By Adedapo Adesanya
Oil futures finished higher on Tuesday as another major storm cut energy output in the Gulf of Mexico even as the market continued to feel the impact on worsening demand from the ongoing rise globally in COVID-19 cases.
As a result, the price of the Brent crude oil went up by 1.78 per cent or 72 cents to $41.18 per barrel while the United States’ futures, West Texas Intermediate (WTI) crude appreciated by 2.39 per cent or 92 cents to $39.47 a barrel.
Tropical Storm Zeta in the United States has forced evacuations of offshore production platforms in the Gulf of Mexico.
This hurricane season has caused shutdowns which have put significant pressure on US oil production and pushed it to 9.9 million barrels per day.
The additional support from Tropical Storm Zeta comes at a time when the market is worried about the impact of the second wave of coronavirus.
Zeta is forecast to approach the northern Gulf Coast on Wednesday and make landfall late Wednesday or Wednesday night.
The disruption from the storm will put pressure on oil production in the country as it will keep the total production levels way below the recent 11 million barrels per day in the near term.
The storm-induced bump in prices may be short-lived, however, with demand expected to weaken anew with coronavirus cases rising.
In the latest round of development, Europe’s daily coronavirus related deaths rose by nearly 40 per cent compared with the previous week, the World Health Organization (WHO) said on Tuesday.

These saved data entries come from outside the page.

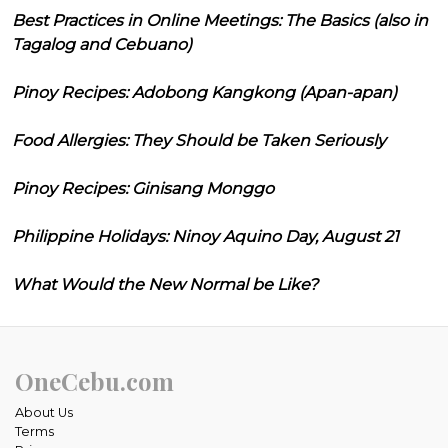
Best Practices in Online Meetings: The Basics (also in
Tagalog and Cebuano)
Pinoy Recipes: Adobong Kangkong (Apan-apan)
Food Allergies: They Should be Taken Seriously
Pinoy Recipes: Ginisang Monggo
Philippine Holidays: Ninoy Aquino Day, August 21
What Would the New Normal be Like?
OneCebu.com
About Us
Terms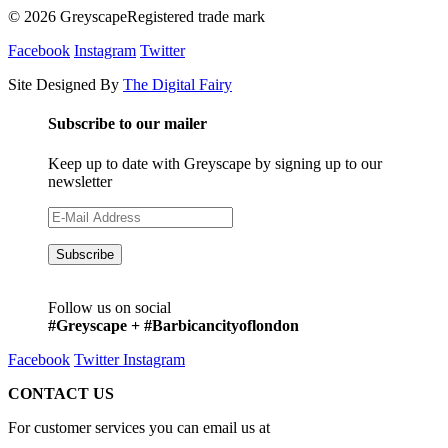
© 2026 GreyscapeRegistered trade mark
Facebook
Instagram
Twitter
Site Designed By
The Digital Fairy
Subscribe to our mailer
Keep up to date with Greyscape by signing up to our
newsletter
Follow us on social
#Greyscape + #Barbicancityoflondon
Facebook
Twitter
Instagram
CONTACT US
For customer services you can email us at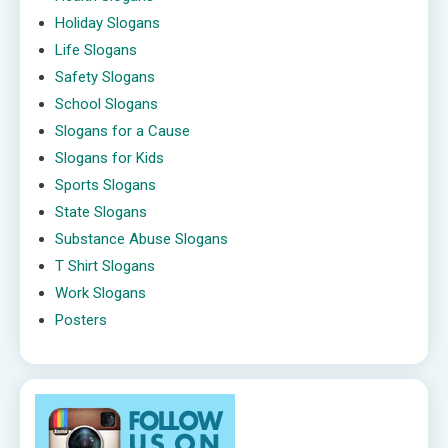
Holiday Slogans
Life Slogans
Safety Slogans
School Slogans
Slogans for a Cause
Slogans for Kids
Sports Slogans
State Slogans
Substance Abuse Slogans
T Shirt Slogans
Work Slogans
Posters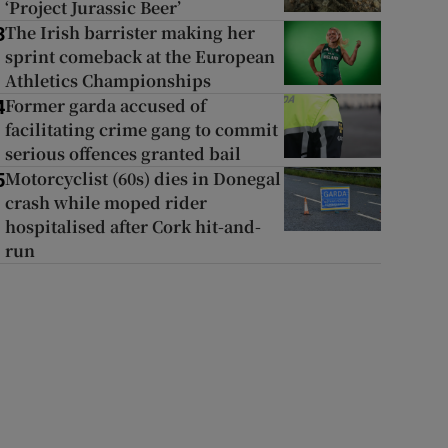
‘Project Jurassic Beer’
The Irish barrister making her
3
sprint comeback at the European
Athletics Championships
Former garda accused of
4
facilitating crime gang to commit
serious offences granted bail
Motorcyclist (60s) dies in Donegal
5
crash while moped rider
hospitalised after Cork hit-and-
run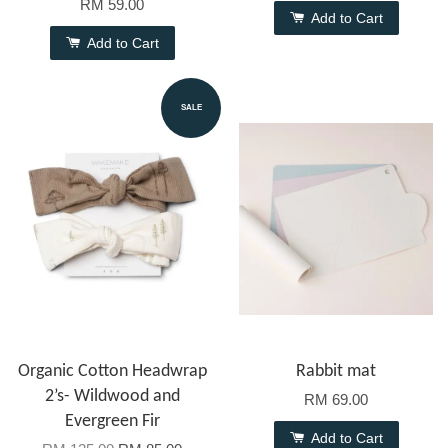
RM 59.00
Add to Cart
Add to Cart
SALE
Organic Cotton Headwrap
Rabbit mat
2’s- Wildwood and
RM 69.00
Evergreen Fir
Add to Cart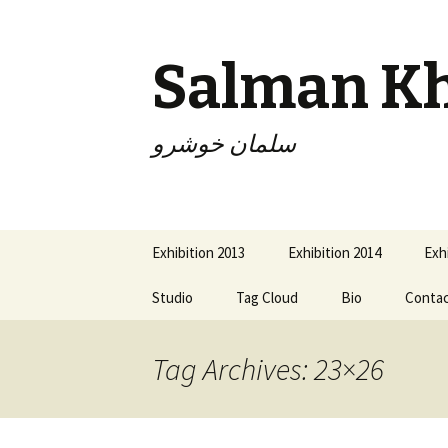
Salman K
سلمان خوشرو
Skip
Exhibition 2013
Exhibition 2014
Exh
to
content
Studio
Tag Cloud
Bio
Conta
Tag Archives: 23×26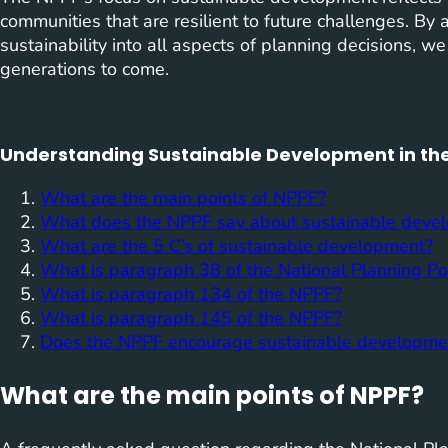
communities that are resilient to future challenges. By 
sustainability into all aspects of planning decisions, we
generations to come.
Understanding Sustainable Development in the
What are the main points of NPPF?
What does the NPPF say about sustainable deve
What are the 5 C’s of sustainable development?
What is paragraph 38 of the National Planning P
What is paragraph 134 of the NPPF?
What is paragraph 145 of the NPPF?
Does the NPPF encourage sustainable developme
What are the main points of NPPF?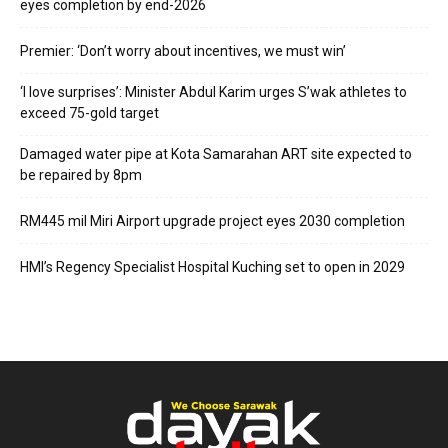
eyes completion by end-2026
Premier: ‘Don’t worry about incentives, we must win’
‘I love surprises’: Minister Abdul Karim urges S’wak athletes to
exceed 75-gold target
Damaged water pipe at Kota Samarahan ART site expected to
be repaired by 8pm
RM445 mil Miri Airport upgrade project eyes 2030 completion
HMI’s Regency Specialist Hospital Kuching set to open in 2029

Russia reported a daily record of 320 deaths, pushing the tally to 26,589. There has been a sharp increase in Italy too, with 221 fatalities announced in the past 24 hours. The total number of fatalities in Austria went above 1,000 on Tuesday.

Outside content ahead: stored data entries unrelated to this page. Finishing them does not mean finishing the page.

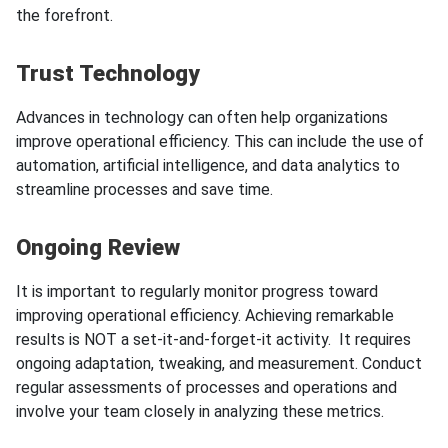
the forefront.
Trust Technology
Advances in technology can often help organizations
improve operational efficiency. This can include the use of
automation, artificial intelligence, and data analytics to
streamline processes and save time.
Ongoing Review
It is important to regularly monitor progress toward
improving operational efficiency. Achieving remarkable
results is NOT a set-it-and-forget-it activity. It requires
ongoing adaptation, tweaking, and measurement. Conduct
regular assessments of processes and operations and
involve your team closely in analyzing these metrics.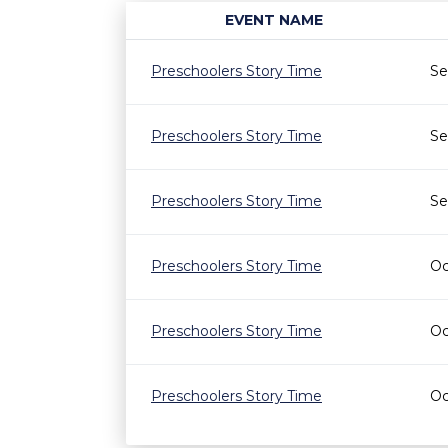
EVENT NAME
Preschoolers Story Time
Se
Preschoolers Story Time
Se
Preschoolers Story Time
Se
Preschoolers Story Time
Oc
Preschoolers Story Time
Oc
Preschoolers Story Time
Oc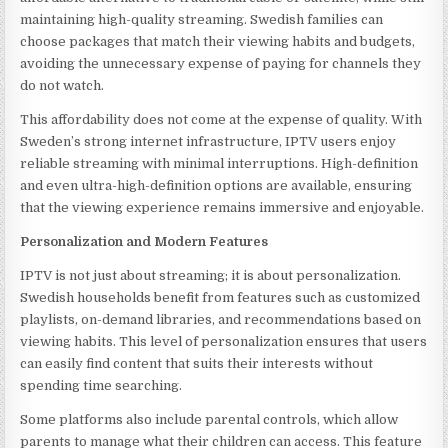
maintaining high-quality streaming. Swedish families can
choose packages that match their viewing habits and budgets,
avoiding the unnecessary expense of paying for channels they
do not watch.
This affordability does not come at the expense of quality. With
Sweden’s strong internet infrastructure, IPTV users enjoy
reliable streaming with minimal interruptions. High-definition
and even ultra-high-definition options are available, ensuring
that the viewing experience remains immersive and enjoyable.
Personalization and Modern Features
IPTV is not just about streaming; it is about personalization.
Swedish households benefit from features such as customized
playlists, on-demand libraries, and recommendations based on
viewing habits. This level of personalization ensures that users
can easily find content that suits their interests without
spending time searching.
Some platforms also include parental controls, which allow
parents to manage what their children can access. This feature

Russia has the world’s fourth-highest number of COVID-19 cases after the US, India and Brazil. It recorded another 16,550 infections on Tuesday alone and authorities have now made the wearing of face masks compulsory in all crowded places.
And in Belgium, doctors have been asked to keep working, even if they have the virus because the health system is in danger of being overwhelmed.

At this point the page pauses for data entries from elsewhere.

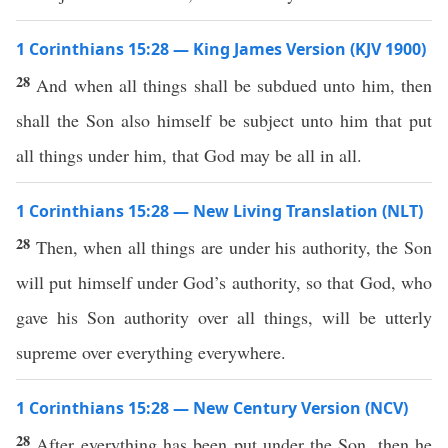
1 Corinthians 15:28 — King James Version (KJV 1900)
28
And when all things shall be subdued unto him, then
shall the Son also himself be subject unto him that put
all things under him, that God may be all in all.
1 Corinthians 15:28 — New Living Translation (NLT)
28
Then, when all things are under his authority, the Son
will put himself under God’s authority, so that God, who
gave his Son authority over all things, will be utterly
supreme over everything everywhere.
1 Corinthians 15:28 — New Century Version (NCV)
28
After everything has been put under the Son, then he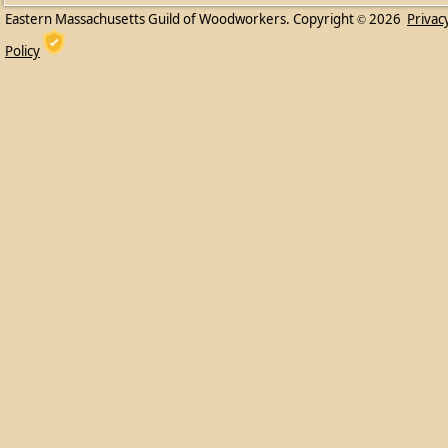
Eastern Massachusetts Guild of Woodworkers. Copyright
2026
Privac
©
Policy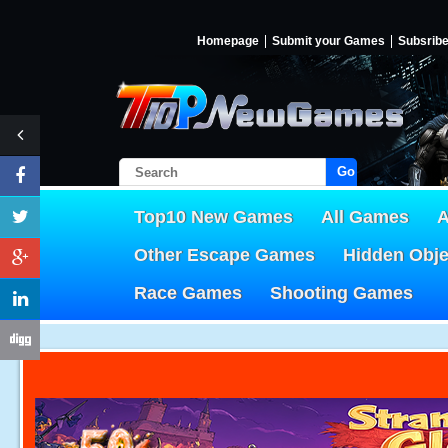
Homepage
Submit your Games
Subsrib
Go!
Top10 New Games
All Games
A
Other Escape Games
Hidden Obj
Race Games
Shooting Games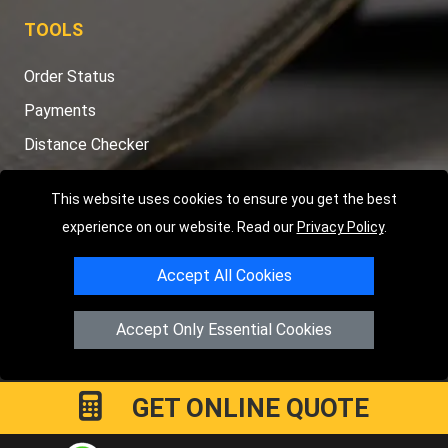
TOOLS
Order Status
Payments
Distance Checker
Sitemap
This website uses cookies to ensure you get the best
experience on our website. Read our
Privacy Policy
.
Accept All Cookies
Copyright © 2004 - 2026
LMV RECOVERY PETERBOROUGH
|
4
Hartland Avenue
PE7 8TF
Peterborough
,
UK
Accept Only Essential Cookies
Registered in England and Wales | Company Registration No:
15458858
GET ONLINE QUOTE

With the demand hit expected from this, the market is also facing fire from developments in Libya. The North African country’s production should rebound to 1 million barrels per day in the coming weeks.
This will further complicate efforts by other members and allies of the Organization of the Petroleum Exporting Countries (OPEC) to restrict output.
Business Post had been reported that the alliance known as OPEC+, is planning to increase production by 2 million barrels a day from January after record output cuts this year. That would cut overall reductions to 5.8 million barrels per day, still an enormous amount by the standards of major oil producers, but it may not be enough to offset weak demand.
The latest weekly US oil inventory figures are due on Wednesday and are expected to show rising supplies which will further add to the bearish factors.